Before "Shark" Mark Cuban was worth $3.9 billion, he failed at a number of jobs, including ones as a carpenter, a short-order cook and a server. But he's not known for any of this. Even if your success comes at the end of a long list of failures, the final triumph is what matters.
"It doesn't matter how many times you almost get it right," he's written. "No one is going to know or care about your failures, and neither should you."
2. Emphasize speed of learning.
Experience in an industry is great, but industries are changing at breakneck speed. In fact, researchers at Oxford University found that 47 percent of U.S. jobs are at risk of being automated within the next 20 years. In other words, the positions you're looking to fill now might not even be around in the near future, so it's more important to find someone who can learn quickly on the job and adapt to changes.
Ph.D.s might not have decades of hands-on experience in a certain industry, but they have spent their entire lives learning and learning how to learn.
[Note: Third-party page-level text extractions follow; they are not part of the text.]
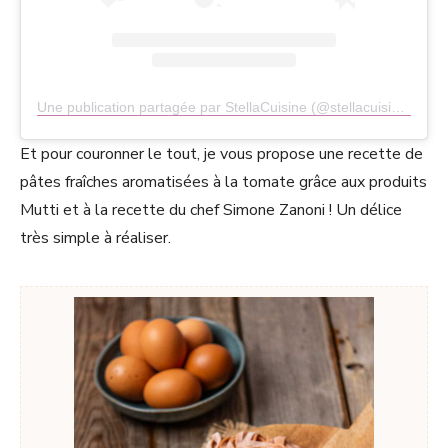
Une publication partagée par StellaCuisine (@stellacuisine)
Et pour couronner le tout, je vous propose une recette de
pâtes fraîches aromatisées à la tomate grâce aux produits
Mutti et à la recette du chef Simone Zanoni ! Un délice
très simple à réaliser.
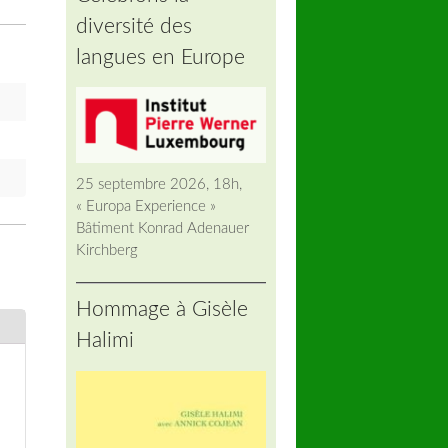
diversité des
langues en Europe
25 septembre 2026, 18h,
« Europa Experience »
Bâtiment Konrad Adenauer
Kirchberg
Hommage à Gisèle
Halimi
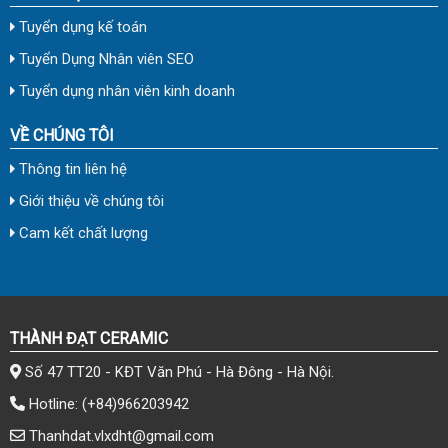
Tuyển dụng kế toán
Tuyển Dụng Nhân viên SEO
Tuyển dụng nhân viên kinh doanh
VỀ CHÚNG TÔI
Thông tin liên hệ
Giới thiệu về chúng tôi
Cam kết chất lượng
THÀNH ĐẠT CERAMIC
Số 47 TT20 - KĐT Văn Phú - Hà Đông - Hà Nội.
Hotline:
(+84)966203942
Thanhdat.vlxdht@gmail.com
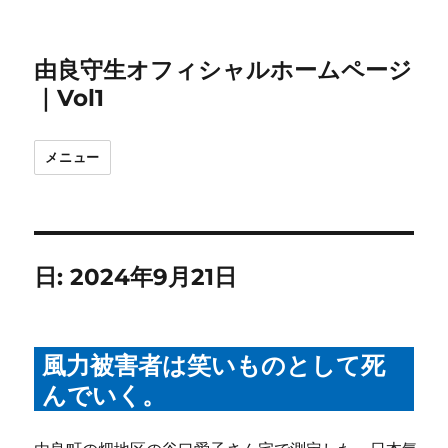
由良守生オフィシャルホームページ
｜Vol1
メニュー
日:
2024年9月21日
風力被害者は笑いものとして死
んでいく。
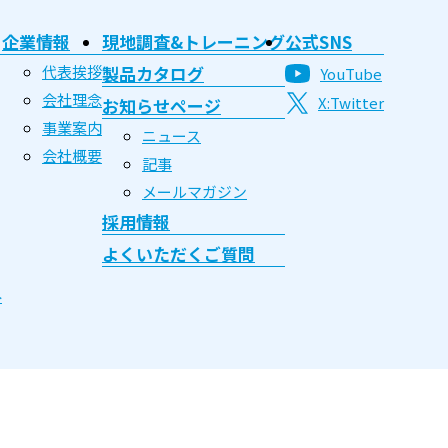
企業情報
現地調査&トレーニング
公式SNS
代表挨拶
製品カタログ
YouTube
会社理念
X:Twitter
お知らせページ
事業案内
ニュース
会社概要
記事
メールマガジン
採用情報
よくいただくご質問
み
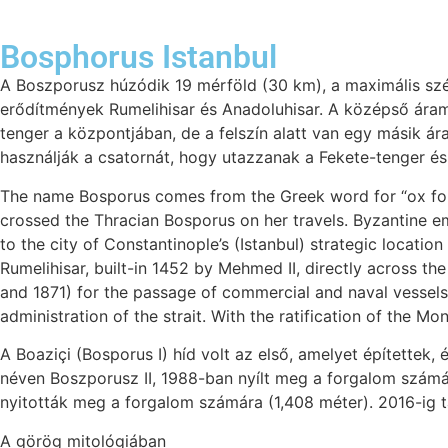
Bosphorus Istanbul
A Boszporusz húzódik 19 mérföld (30 km), a maximális szé
erődítmények Rumelihisar és Anadoluhisar. A középső áram
tenger a központjában, de a felszín alatt van egy másik á
használják a csatornát, hogy utazzanak a Fekete-tenger és 
The name Bosporus comes from the Greek word for “ox ford,”
crossed the Thracian Bosporus on her travels. Byzantine emp
to the city of Constantinople’s (Istanbul) strategic locatio
Rumelihisar, built-in 1452 by Mehmed II, directly across the
and 1871) for the passage of commercial and naval vessels 
administration of the strait. With the ratification of the M
A Boaziçi (Bosporus I) híd volt az első, amelyet építettek
néven Boszporusz II, 1988-ban nyílt meg a forgalom számára
nyitották meg a forgalom számára (1,408 méter). 2016-ig ta
A görög mitológiában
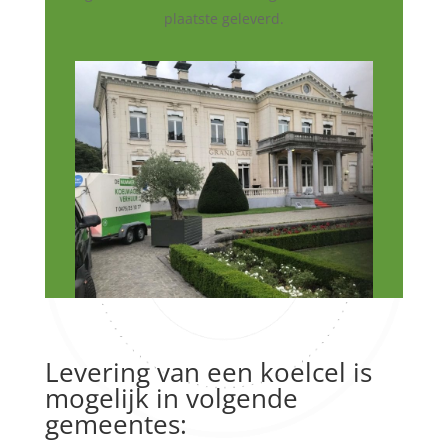
plaatste geleverd.
Levering van een koelcel is
mogelijk in volgende
gemeentes:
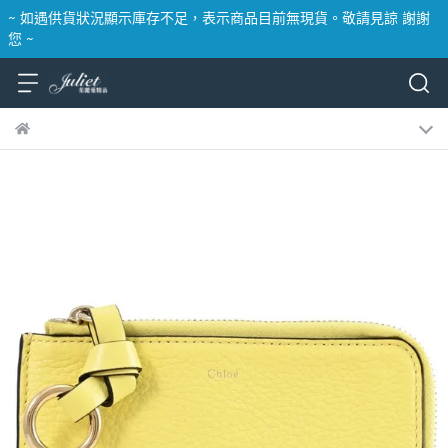
~ 如遇供貨狀況顯示庫存不足，表示商品目前無現貨。敬請見諒 謝謝
您 ~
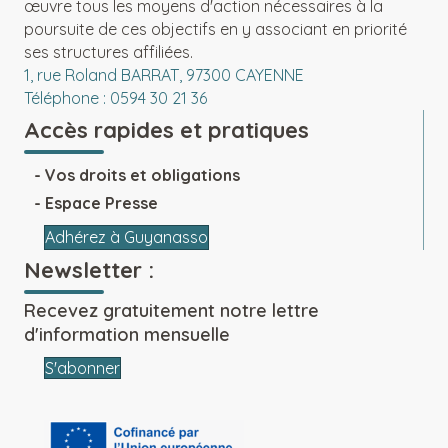
œuvre tous les moyens d'action nécessaires à la
poursuite de ces objectifs en y associant en priorité
ses structures affiliées.
1, rue Roland BARRAT, 97300 CAYENNE
Téléphone : 0594 30 21 36
Accès rapides et pratiques
Vos droits et obligations
Espace Presse
Adhérez à Guyanasso
Newsletter :
Recevez gratuitement notre lettre
d'information mensuelle
S'abonner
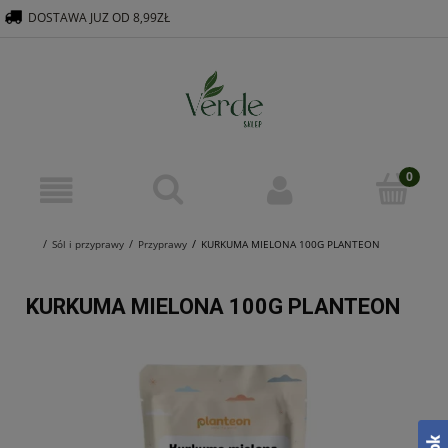
DOSTAWA JUZ OD 8,99ZŁ
516 569 563
KONTAKT@VERDEGROUP.PL
Sól i przyprawy
Przyprawy
KURKUMA MIELONA 100G PLANTEON
KURKUMA MIELONA 100G PLANTEON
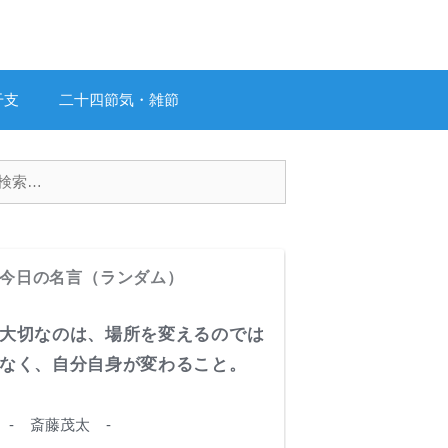
干支
二十四節気・雑節
今日の名言（ランダム）
大切なのは、場所を変えるのでは
なく、自分自身が変わること。
- 斎藤茂太 -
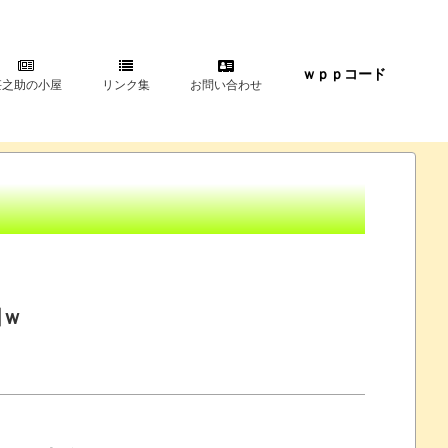
ｗｐｐコード
甚之助の小屋
リンク集
お問い合わせ
図ｗ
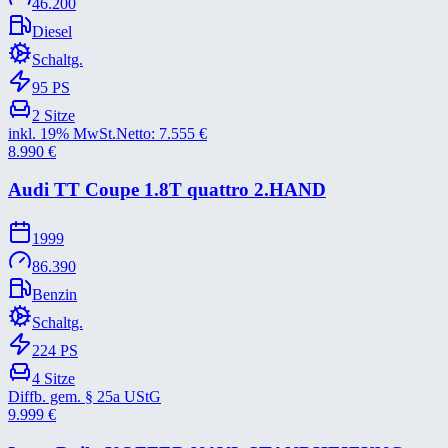
46.200
Diesel
Schaltg.
95
PS
2
Sitze
inkl. 19% MwSt.
Netto:
7.555
€
8.990
€
Audi TT Coupe 1.8T quattro 2.HAND
1999
86.390
Benzin
Schaltg.
224
PS
4
Sitze
Diffb. gem. § 25a UStG
9.999
€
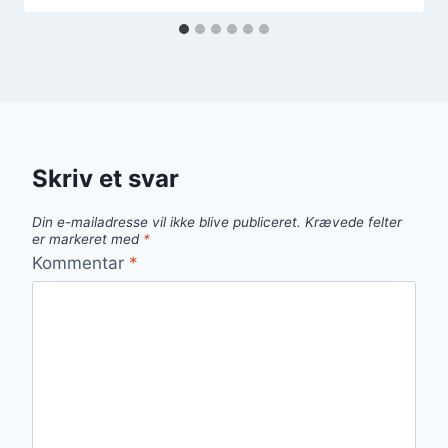
Skriv et svar
Din e-mailadresse vil ikke blive publiceret.
Krævede felter
er markeret med
*
Kommentar
*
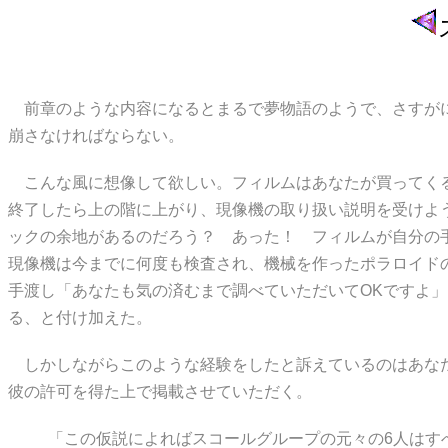
前章のような内容になるとまるで夢物語のようで、さすがに
崩さなければならない。
こんな風に想像して欲しい。フィルムはあなたが買ってくる
終了したら上の階に上がり、現像機の取り扱い説明を受けよ
ックの余地があるのだろう？ あった！ フィルムが自分の
現像機は今までに何度も検査され、機械を作ったポラロイド
手渡し「あなたも気の済むまで調べていただいてOKですよ
る、と付け加えた。
しかしながらこのような経験をしたと訴えているのはあなた
彼の許可を得た上で掲載させていただく。
「この仮説によればスコールグループの元々の6人はす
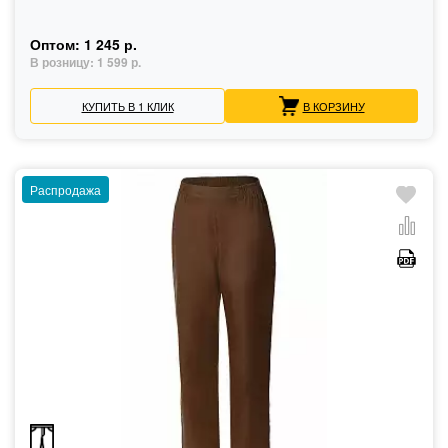
Оптом:
1 245 р.
В розницу:
1 599 р.
КУПИТЬ В 1 КЛИК
В КОРЗИНУ
Распродажа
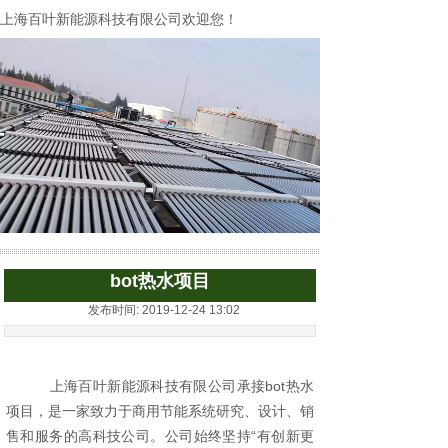
上海百叶新能源科技有限公司欢迎您！
bot热水项目
发布时间: 2019-12-24 13:02
上海百叶新能源科技有限公司承接
bot热水
项目
，是
一家致力于商用节能系统研究、设计、销
售和服务的高科技公司。公司始终坚持“有创新更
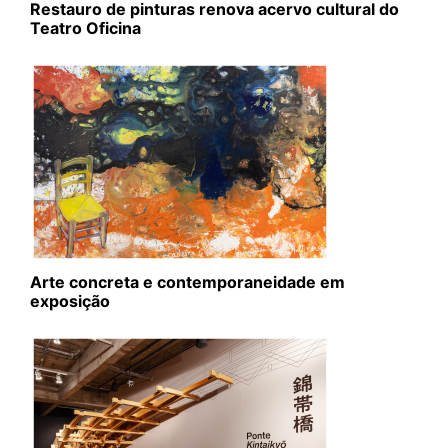
Restauro de pinturas renova acervo cultural do
Teatro Oficina
Arte concreta e contemporaneidade em
exposição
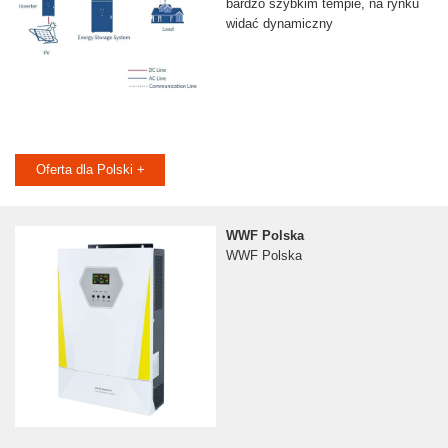
bardzo szybkim tempie, na rynku
widać dynamiczny
Oferta dla Polski +
WWF Polska
WWF Polska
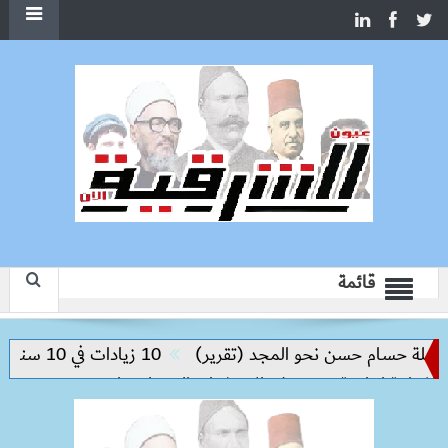
قائمة
 حسام حسن نحو المجد (تقرير)
10 زيادات في 10 سنوات.. هل حان الوقت لرفع دعم البنزين نهائيا؟
نتاجية ترتكز على الاستثمار والتكنولوجيا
As a result, they pick up new tasks quickly, making them strong assets in any field. There's also risk associated with hiring experienced candidates in today's world of blazing-fast change. Significant time and resources often have to be spent helping these experienced hires unlearn the training they've received from their previous employers.
The benefits of academic and industry experts working together are clearly seen in the area of AI development. Academic experts explore possibilities simply to learn what is possible and to test theories, while industry developments are designed for specific uses based on customer needs or in the pursuit of revenue gains. When smart, creative individuals from both fields work together, they're able to realize the full potential of both technological development and practical application.
3. Strive for an autonomous culture.
A common mistake among business leaders is focusing heavily on teamwork and completely neglecting to build autonomy, personal responsibility and integrity in individual positions.
Organizations move faster if their team members are self-starters who can work by themselves and as part of a team. All Ph.D.s juggle multiple projects that they must personally manage, so they don't need to be micromanaged -- which is an advantage, as most startup leaders don't have time to micromanage their employees anyway. However, that doesn't mean Ph.D.s can't also collaborate; they often work with teams and complete cross-functional tasks in the academic world.
What it does mean is that Ph.D.s will thrive in both a team-based and autonomous setting, which is good news for startups. According to a study published in Health Promotion International, researchers polled more than 1,000 employees across 230 organizations and found that greater job autonomy was connected to improved work satisfaction and a lower intent to leave a company or job.
Getting the right talent for your team doesn't always mean finding the "perfect" candidate with decades of hands-on work experience in his or her field. A sustainable strategy should also include finding people who are resilient, are tolerant to failure and can foster brilliant ideas to outsmart the competition and get your startup through those early, hypercompetitive years. What that adds up to is a ... Ph.D.